Because the truth is that I do think one can be trans phobic while generally supporting LGBTQ rights.
Meu primeiro pensamento foi — como qualquer um poderia pensar isso?
Não gosto dessa versão de mim mesma. Parece uma pessoa branca dizendo “Eu não sou racista, eu apoiei os direitos civis”.
Porque a verdade é que eu penso que qualquer um pode ser transfóbico enquanto geralmente apóia os direitos LGBTQ.
And so I want to put my defensiveness aside and clarify my thoughts. To make sure that I am fully understood.
E então eu quero colocar minha defensiva de lado e esclarecer meus pensamentos. Para ter certeza que serei completamente compreendida.
I said, in an interview, that trans women are trans women, that they are people who, having been born male, benefited from the privileges that the world affords men, and that we should not say that the experience of women born female is the same as the experience of trans women.
Eu disse, em uma entrevista, que mulheres trans são mulheres trans, que são pessoas que, tendo nascido homens, são beneficiadas pelos privilégios que o mundo delega aos homens, e que nós não devíamos dizer que a experiência de mulheres nascidas mulheres é a mesma experiência das mulheres trans.

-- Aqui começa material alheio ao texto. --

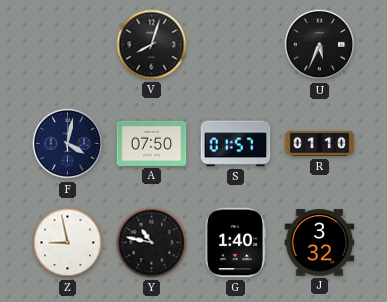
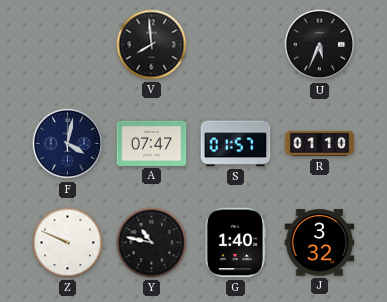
V: 8:03 -> 7:59
A: 07:50 -> 07:47
Z: 8:58 -> 9:49
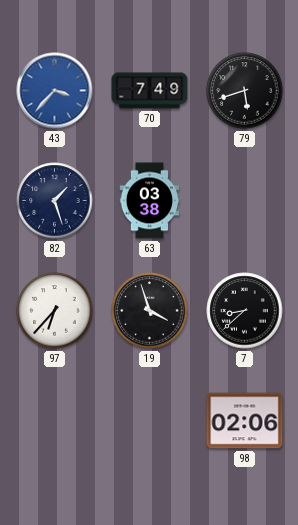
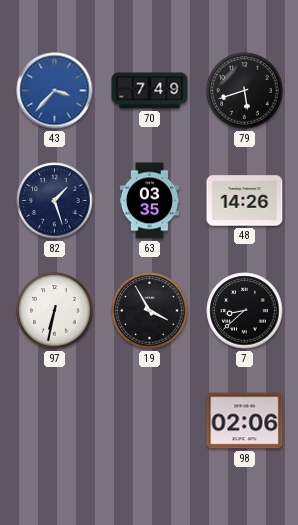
63: 03:38 -> 03:35
48: none -> 14:26
97: 6:37 -> 6:32
19: 3:57 -> 3:55
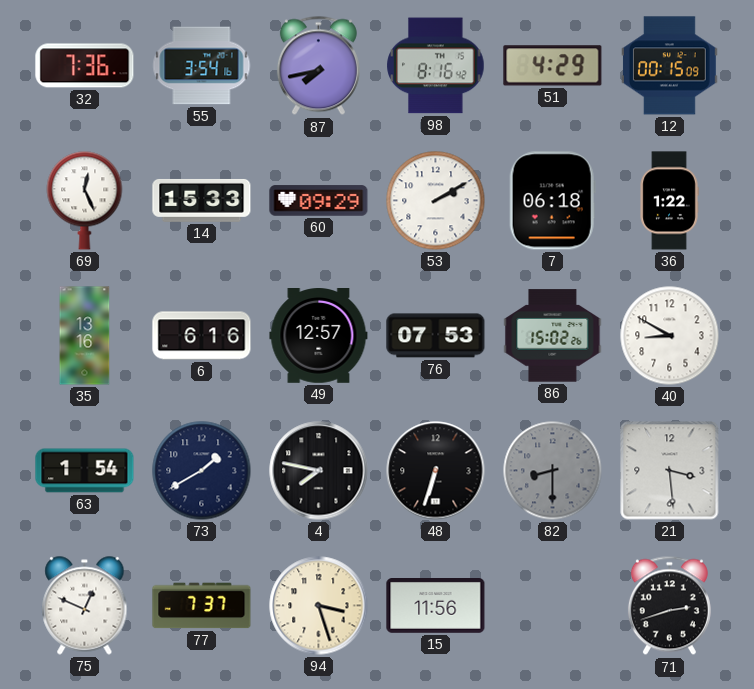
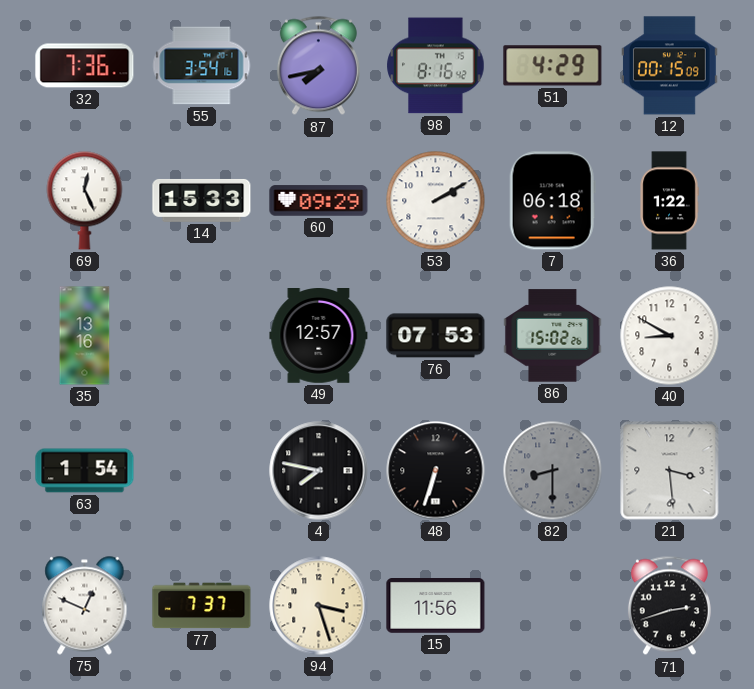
6: 6:16 -> none
73: 1:40 -> none
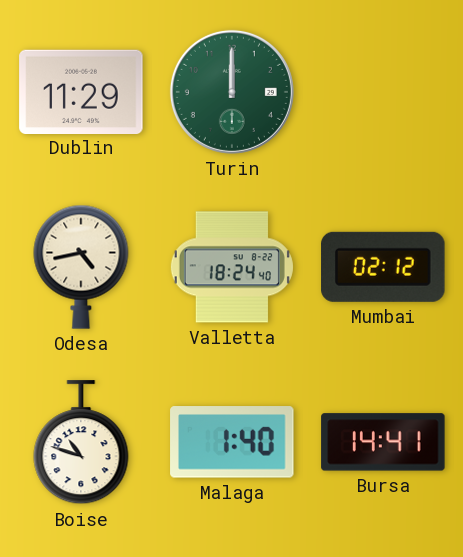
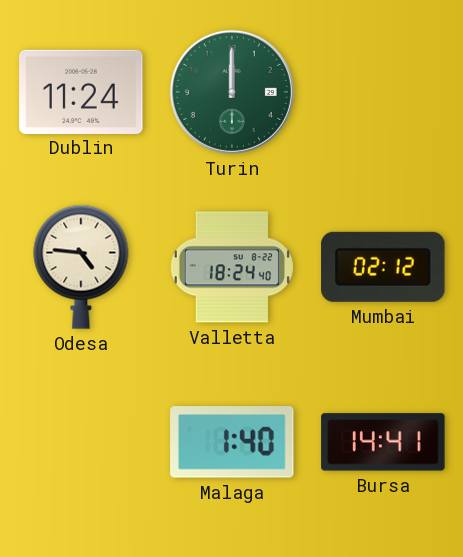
Dublin: 11:29 -> 11:24
Odesa: 4:43 -> 4:46
Boise: 10:48 -> none
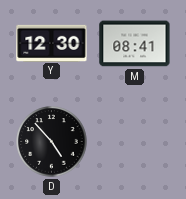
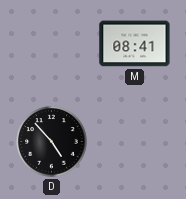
Y: 12:30 -> none
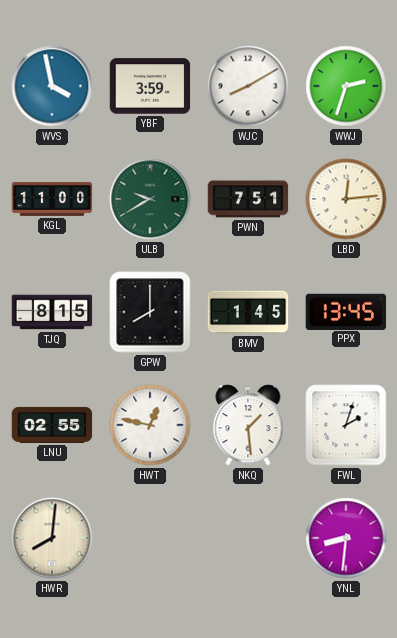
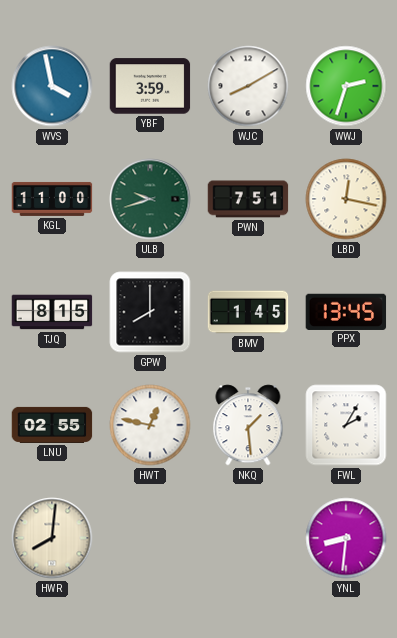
ULB: 9:40 -> 9:42
LBD: 12:14 -> 12:17
FWL: 2:03 -> 2:05
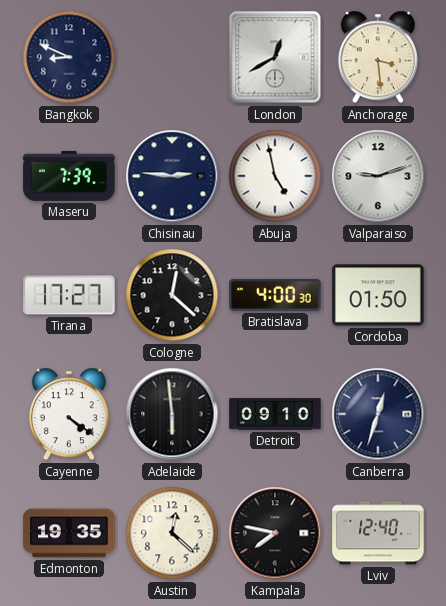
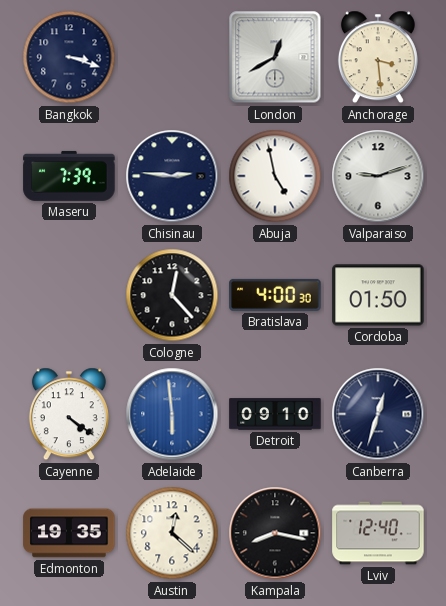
Bangkok: 8:49 -> 3:18
Tirana: 17:27 -> none
Cologne: 12:22 -> 12:23
Adelaide dial: black -> blue
Kampala: 7:47 -> 8:17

This upset many people, and I consider their concerns to be valid. I realize that I occupy this strange position of being a ‘voice’ for gender rights and so there is an automatic import to my words.
Isso chateou muita gente e eu considero essas preocupações válidas. Eu percebi que ocupo uma posição estranha sendo uma “voz” dos direitos de gênero e isso é automaticamente transferido para minhas palavras.
I think the impulse to say that trans women are women just like women born female are women comes from a need to make trans issues mainstream. Because by making them mainstream, we might reduce the many oppressions they experience.
But it feels disingenuous to me. The intent is a good one but the strategy feels untrue. Diversity does not have to mean division.
Acho o impulso de dizer que mulheres trans são mulheres exatamente como as mulheres nascidas mulheres vem de uma necessidade de tornar as pautas trans populares. Porque ao tornar popular, nós poderíamos reduzir as muitas opressões dessa experiência.
Mas isso me soa não muito sincero. A intenção é boa mas a estratégia soa não verdadeira. Diversidade não precisa significar divisão.
Because we can oppose violence against trans women while also acknowledging differences. Because we should be able to acknowledge differences while also being supportive. Because we do not have to insist, in the name of being supportive, that everything is the same. Because we run the risk of reducing gender to a single, essentialist thing.
Porque podemos nos por à violência contra as mulheres trans enquanto também reconhecemos as diferenças. Pois deveríamos ser capazes de reconhecer diferenças enquanto somos apoiadores. Porque nós não temos que insistir, em nome de sermos apoiadores, que é tudo a mesma coisa. Porque corremos o risco de reduzir o gênero a uma coisa única e essencialista.
Perhaps I should have said trans women are trans women and cis women are cis women and all are women. Except that ‘cis’ is not an organic part of my vocabulary. And would probably not be understood by a majority of people.
Talvez eu devesse ter dito que mulheres trans são mulheres trans e mulheres cis são mulheres cis e todas essas são mulheres. Exceto que “cis” não é uma parte orgânica do meu vocabulário. E poderia provavelmente não ser compreendida pela maioria das pessoas.
Because saying ‘trans’ and ‘cis’ acknowledges that there is a distinction between women born female and women who transition, without elevating one or the other, which was my point.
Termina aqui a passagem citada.